Primidi est l’un des plus tardifs, puisqu’il commence à fleurir autour du 20 mars, jusqu’à la fin du mois, il offre donc également une floraison longue. Ses fruits sont matures aux alentours des 2 premières semaines de juin.
Luxared commence à fleurir à la même période que le précédent, mais sa floraison ne dure qu’une semaine. Ses fruits peuvent être récoltés à partir de la première semaine de juin, jusqu’à la mi-juin.
De nombreuses variétés commencent à fleurir autour du 15 mars : Héléna du Roussillon, Farlis, Apridelice, qui offre une floraison qui dure plus de 2 semaines. Mais attention, la maturité des fruits s’échelonne entre le 15 juin et la fin juillet.
Il faut éviter par contre les Colorado et Sushi qui fleurissent juste après la mi-février, les Canino ou Rouge du Roussillon cultivables seulement en climat doux.

Erreurs à éviter pour la protection de l'abricotier
Pour une protection optimale, il est crucial d'éviter certaines pratiques qui pourraient nuire à l'arbre.
Tailler en période de gel : La taille fragilise l'arbre et le rend plus vulnérable au froid. En ce qui concerne les fruitiers qui nécessitent une taille annuelle, tailler tardivement va permettre de réduire les risques liés au gel de printemps.
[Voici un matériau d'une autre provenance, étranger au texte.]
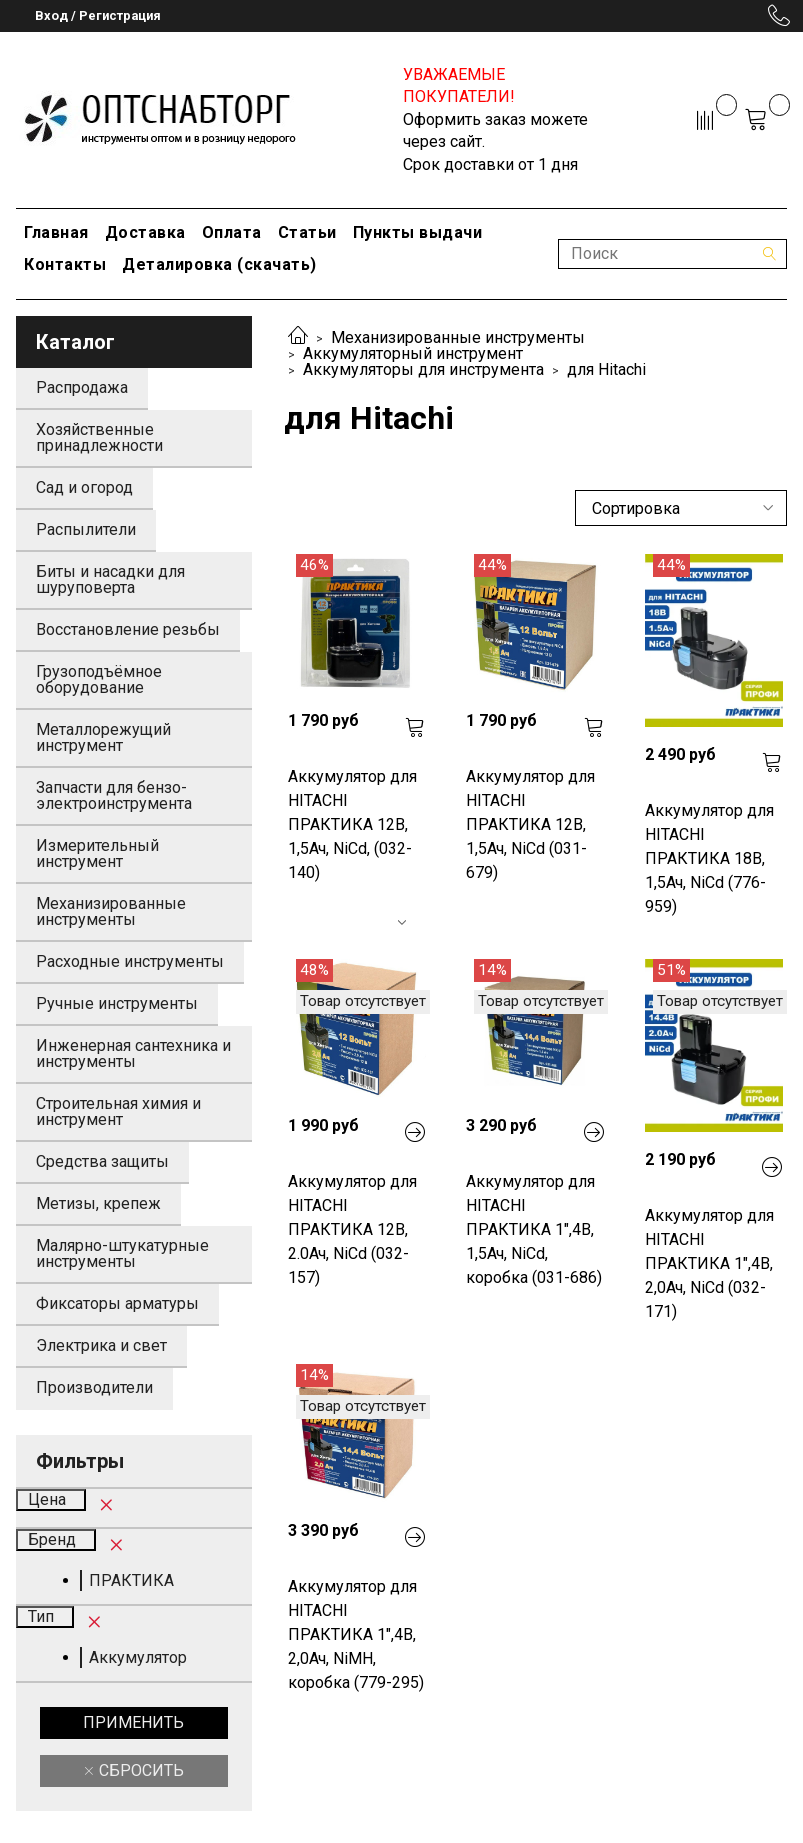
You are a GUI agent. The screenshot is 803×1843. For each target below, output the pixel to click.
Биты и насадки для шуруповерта (110, 579)
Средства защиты (102, 1161)
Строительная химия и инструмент (118, 1111)
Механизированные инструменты (458, 337)
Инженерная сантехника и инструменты (133, 1053)
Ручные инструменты (117, 1003)
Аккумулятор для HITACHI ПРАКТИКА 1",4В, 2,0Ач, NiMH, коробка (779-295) (356, 1634)
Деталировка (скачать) (219, 264)
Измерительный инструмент (97, 853)
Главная (56, 232)
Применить (133, 1722)
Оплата (232, 232)
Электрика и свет (101, 1345)
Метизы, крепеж (98, 1203)
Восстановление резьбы (128, 629)
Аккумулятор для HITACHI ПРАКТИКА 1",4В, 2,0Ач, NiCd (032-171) (709, 1263)
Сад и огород (84, 487)
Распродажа (82, 387)
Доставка (145, 232)
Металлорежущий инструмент (103, 737)
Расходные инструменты (130, 961)
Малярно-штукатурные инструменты (122, 1253)
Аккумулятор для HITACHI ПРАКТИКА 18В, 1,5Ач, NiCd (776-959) (709, 858)
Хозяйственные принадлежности (99, 437)
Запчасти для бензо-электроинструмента (114, 795)
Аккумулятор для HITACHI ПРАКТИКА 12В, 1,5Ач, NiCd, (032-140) (352, 824)
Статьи (307, 232)
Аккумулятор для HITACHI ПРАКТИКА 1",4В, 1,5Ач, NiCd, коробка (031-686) (534, 1229)
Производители (94, 1387)
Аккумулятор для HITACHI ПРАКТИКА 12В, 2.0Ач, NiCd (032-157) (352, 1229)
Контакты (65, 264)
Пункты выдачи (418, 232)
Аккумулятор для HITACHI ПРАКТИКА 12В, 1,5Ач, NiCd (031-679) (530, 824)
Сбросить (139, 1770)
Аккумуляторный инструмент (413, 353)
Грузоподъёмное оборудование (99, 679)
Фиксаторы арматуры (117, 1303)
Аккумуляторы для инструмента (423, 369)
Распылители (86, 529)
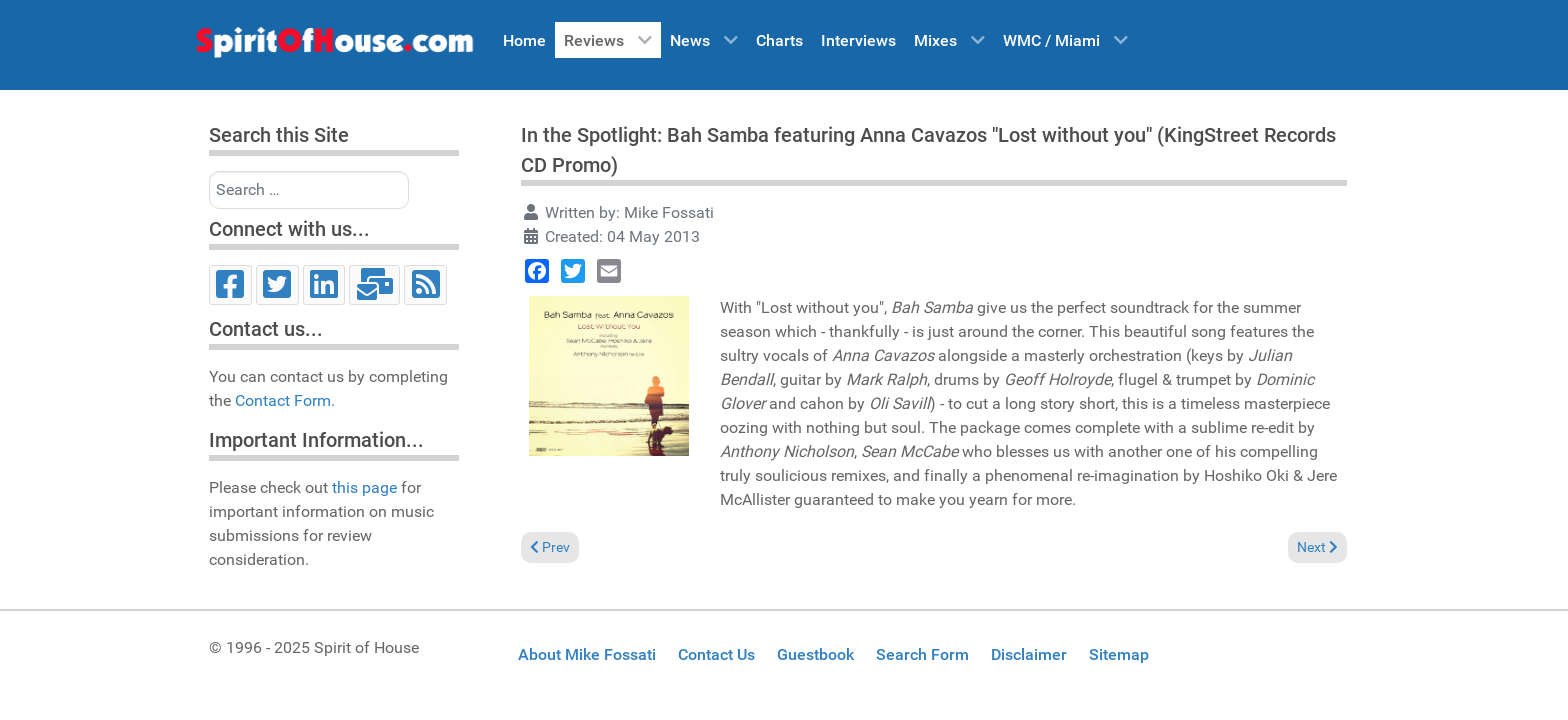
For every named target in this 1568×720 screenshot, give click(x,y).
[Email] (374, 285)
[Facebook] (230, 285)
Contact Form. (285, 400)
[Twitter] (277, 285)
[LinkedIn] (324, 285)
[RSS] (425, 285)
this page (364, 487)
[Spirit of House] (334, 47)
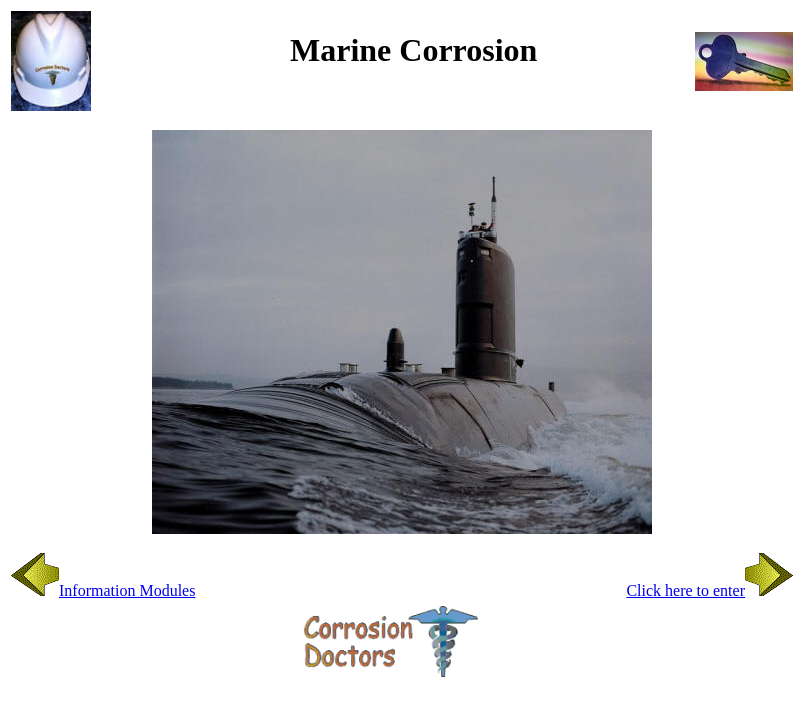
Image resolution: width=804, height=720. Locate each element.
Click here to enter (709, 590)
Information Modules (103, 590)
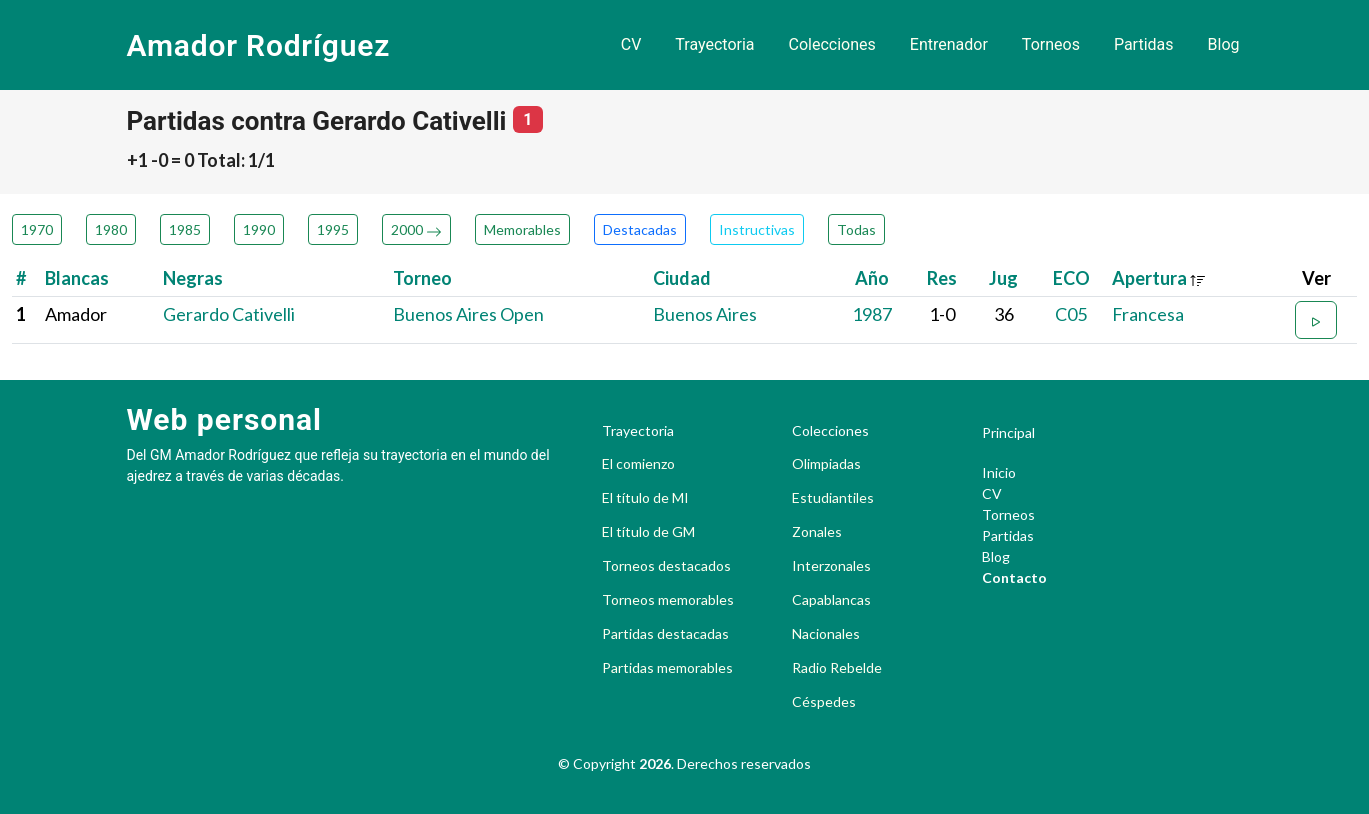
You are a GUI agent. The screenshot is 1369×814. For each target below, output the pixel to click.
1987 (872, 314)
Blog (1224, 44)
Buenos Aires (705, 314)
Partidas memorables (667, 668)
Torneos (1051, 44)
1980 (111, 229)
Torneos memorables (668, 600)
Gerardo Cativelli (229, 314)
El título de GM (648, 532)
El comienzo (638, 464)
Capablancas (831, 600)
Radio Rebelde (837, 668)
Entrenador (949, 44)
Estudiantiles (833, 498)
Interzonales (831, 566)
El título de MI (645, 498)
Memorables (522, 229)
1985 (185, 229)
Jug (1003, 278)
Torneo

Il convient, en outre, de faire attention à ne pas endommager les boutons ou fleurs déjà épanouies : ces jeunes organes encore très tendres sont très fragiles.
Recouvrir d’une bâche plastique : Contrairement aux voiles d'hivernage, les bâches plastiques peuvent provoquer de la condensation et un étouffement de l'arbre, favorisant le développement de maladies.
Oublier d’enlever les protections dès le retour du printemps : Il est essentiel de retirer les voiles d'hivernage et autres protections dès que les températures remontent pour éviter un échauffement excessif de l'arbre et favoriser sa bonne aération. À ce stade de développement des boutons floraux, il ne faut poser un voile que lorsque le risque de gel nocturne est bien réel.
La météo varie entre douceurs et températures négatives. Mauvais timing pour les arbres fruitiers qui commencent à bourgeonner. Un seul coup de gel peut être fatal pour les arbres fruitiers à floraison précoce s'ils ne sont pas protégés. Pour limiter les pertes, il est impératif de les protéger. Le gel peut causer des dégâts importants sur les arbres fruitiers, surtout s'il survient au mauvais moment, celui du débourrement et celui de la floraison. Ainsi, en hiver, tant que le repos hivernal se poursuit, que le débourrement n'a pas commencé, les arbres fruitiers n'ont pas grand-chose à craindre des périodes de gelée, les dégâts sont rares, sauf en cas de gel extrême et prolongé, ce qui devient très rare aujourd'hui. La sortie de la dormance hivernale se caractérise par une circulation de la sève qui repart. Le débourrement commence, c’est-à-dire la phase qui voit les bourgeons floraux commencer à s’ouvrir. Une fois que la pleine floraison illumine le jardin, attention, il s'agit de la période la plus critique, car les fleurs ouvertes se trouvent exposées directement au gel qui va les détruire, empêchant toute fécondation. Même quelques degrés en dessous de 0°C peuvent suffire à causer de gros dégâts. Ainsi, -1,5°C à -3°C peut anéantir tout espoir de récolter poires, cerises, pêches, pommes, abricots. Cela n'a rien d'exceptionnel car les floraisons des arbres fruitiers sont de plus en plus précoces du fait d'hivers anormalement doux causés par le dérèglement climatique.